◆ Task inputs ◆
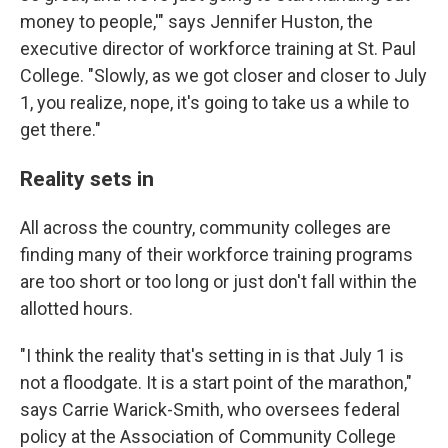
money to people,'" says Jennifer Huston, the
executive director of workforce training at St. Paul
College. "Slowly, as we got closer and closer to July
1, you realize, nope, it's going to take us a while to
get there."
Reality sets in
All across the country, community colleges are
finding many of their workforce training programs
are too short or too long or just don't fall within the
allotted hours.
"I think the reality that's setting in is that July 1 is
not a floodgate. It is a start point of the marathon,"
says Carrie Warick-Smith, who oversees federal
policy at the Association of Community College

◆ Problem description ◆
Print exactly the lines from the first line of the records above through the line containing "All across the", leaving out the pictures.

◆ Written response ◆
money to people,'" says Jennifer Huston, the
executive director of workforce training at St. Paul
College. "Slowly, as we got closer and closer to July
1, you realize, nope, it's going to take us a while to
get there."
Reality sets in
All across the country, community colleges are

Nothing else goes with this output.